Hide Forgot
When hop-plugging multiple vcpus in one attempt, host may not see all hot-plugged vcpus, while via qemu-monitor all hot-plugged vcpus are visible. Version-Release number of selected component (if applicable): seabios-0.6.1.2-15.el6.x86_64 qemu-img-0.12.1.2-2.265.el6.x86_64 How reproducible: 100% Steps to Reproduce: 1. boot rhel6.3 guest with -smp1,maxcpus=64 2. virsh setvcpus rhel6x64kvm 64 --live Actual results: guest only sees up to ~4-20 of hot-plugged vcpus Expected results: guest should see all 64 vcpus Additional info: if delay are added between adding each vcpu then guest sees them all.
When hot-plugging multiple cpus fast enough, guest, while executing PRSC AML method, sees only first(and sometimes second) byte of cpu bitmap populated. The reason for this is that cpu-bitmap is changing under its feet, so guest hot-plugs it have seen when PRSC was executed.
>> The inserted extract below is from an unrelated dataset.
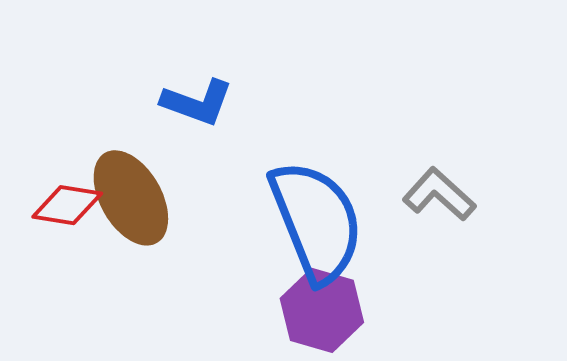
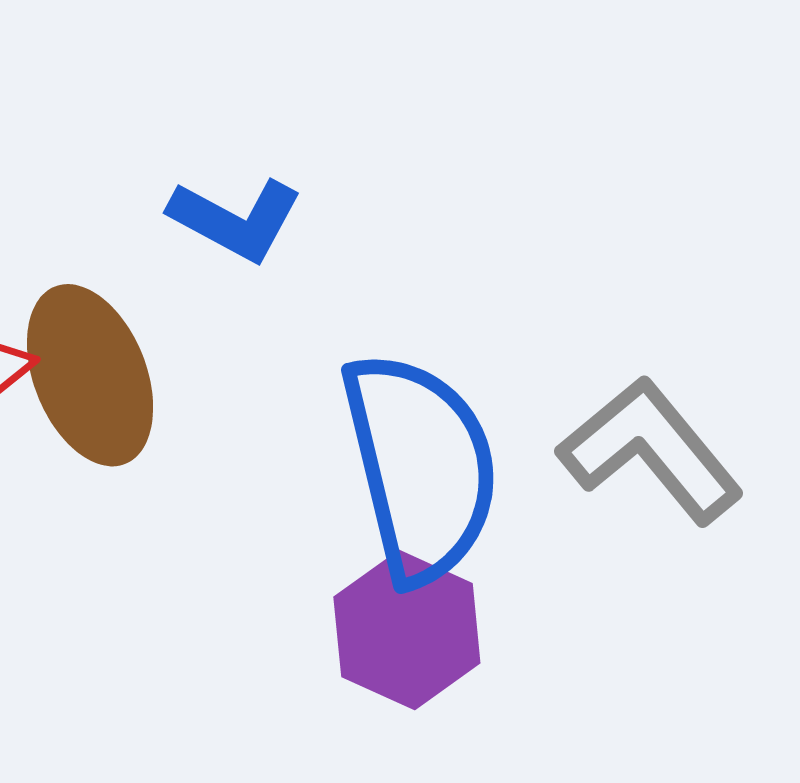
gray L-shape: (439, 194) -> (651, 450), size x1.4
After handling hot-plug event, guest resets cpu-hotplug bit in gpe.sts and as result it wont see cpus added between PRSC and resetting gpe.sts.
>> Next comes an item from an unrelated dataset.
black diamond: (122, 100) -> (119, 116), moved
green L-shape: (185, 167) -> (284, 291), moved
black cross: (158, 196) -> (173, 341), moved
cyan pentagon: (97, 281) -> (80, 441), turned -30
Created attachment 574501 [details] [RHEL 6.3 qemu-kvm PATCH] Do not loose cpu-hotplug event when guest handles PRSC method
It could be fixed with a smaller patch in seabios, so moving ti seabios component. posted upstream: http://www.seabios.org/pipermail/seabios/2012-April/003549.html waiting for commit id before re-posting.
Created attachment 575088 [details] Upstream: [PATCH] Replace level gpe event with edge gpe event for hot-plug handlers
to trigger race for pci-hotadd I've used following command: ./QMP/qmp device_add --driver=e1000 && sleep 0.X && ./QMP/qmp device_add --driver=e1000
upstream commit 9c6635bd48d39a1d17d0a73df6e577ef6bd0037c
Created attachment 575398 [details] [RHEL6.3 seabios PATCH] Replace level gpe event with edge gpe event for hot-plug handlers
Technical note added. If any revisions are required, please edit the "Technical Notes" field accordingly. All revisions will be proofread by the Engineering Content Services team. New Contents: Cause: Before fix seabios used level handling of GPE events (_Lxx methods). 1. read event bit from GPE0.sts register 2. mask event in GPR0.en register 3. execute _Lxx method from bios (could take long time) 4. clear event in GPE0.sts register 5. unmask event in GPE0.en register Consequence: It was a large enough race window, to loose a hot-plug event. If a new device was hot-plugged while guest were executing a previous hot-plug event in steps 1-4, then in step 5 guest would clear a new hot-plug event and therefore loose it. Fix: This fix switches from level (_Lxx) to edge (_Exx) methods for handling hot-plug GPE. Result: Using edge GPE handling, guest reads and clears GPE0.sts register first and only then executes event method. This results in that hot-add event can't be lost because of a new hot-plug event will be set in GPE0.sts after it has been cleared or guest will handle several hot-plugged devices while executing current event method.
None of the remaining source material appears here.